### EXERCISE
Repeat nothing but the lines below running from the one containing "RUBBLE MASTER" to the one containing "an die Bedürfnisse". Keep both end lines.

(DATASET RECORDS)

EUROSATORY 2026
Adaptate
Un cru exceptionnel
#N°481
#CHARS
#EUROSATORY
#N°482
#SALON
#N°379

(End DATASET RECORDS)
(DATASET RECORDS)

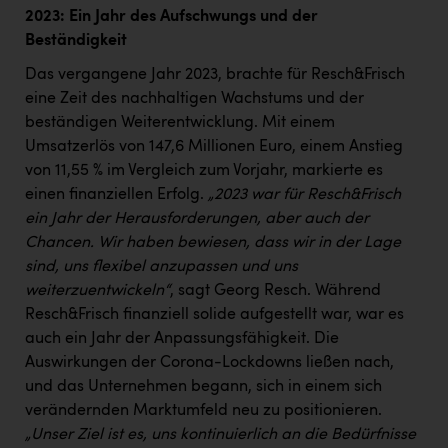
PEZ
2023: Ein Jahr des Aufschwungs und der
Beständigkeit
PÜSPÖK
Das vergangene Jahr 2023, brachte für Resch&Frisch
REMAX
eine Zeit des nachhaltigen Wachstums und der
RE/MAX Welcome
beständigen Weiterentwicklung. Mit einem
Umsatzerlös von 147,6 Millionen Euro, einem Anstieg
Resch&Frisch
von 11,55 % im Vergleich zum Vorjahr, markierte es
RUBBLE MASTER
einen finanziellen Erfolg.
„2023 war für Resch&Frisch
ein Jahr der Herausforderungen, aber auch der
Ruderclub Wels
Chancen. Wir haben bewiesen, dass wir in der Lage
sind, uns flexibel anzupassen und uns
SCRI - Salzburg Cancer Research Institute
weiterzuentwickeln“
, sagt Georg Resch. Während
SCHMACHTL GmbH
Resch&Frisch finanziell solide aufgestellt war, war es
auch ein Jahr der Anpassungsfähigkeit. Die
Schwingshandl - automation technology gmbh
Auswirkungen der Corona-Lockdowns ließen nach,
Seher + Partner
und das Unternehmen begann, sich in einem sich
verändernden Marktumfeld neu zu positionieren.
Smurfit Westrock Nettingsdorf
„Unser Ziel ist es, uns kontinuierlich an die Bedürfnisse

(End DATASET RECORDS)

### ANSWER FOR THE TASK
RUBBLE MASTER
einen finanziellen Erfolg.
„2023 war für Resch&Frisch
ein Jahr der Herausforderungen, aber auch der
Ruderclub Wels
Chancen. Wir haben bewiesen, dass wir in der Lage
sind, uns flexibel anzupassen und uns
SCRI - Salzburg Cancer Research Institute
weiterzuentwickeln“
, sagt Georg Resch. Während
SCHMACHTL GmbH
Resch&Frisch finanziell solide aufgestellt war, war es
auch ein Jahr der Anpassungsfähigkeit. Die
Schwingshandl - automation technology gmbh
Auswirkungen der Corona-Lockdowns ließen nach,
Seher + Partner
und das Unternehmen begann, sich in einem sich
verändernden Marktumfeld neu zu positionieren.
Smurfit Westrock Nettingsdorf
„Unser Ziel ist es, uns kontinuierlich an die Bedürfnisse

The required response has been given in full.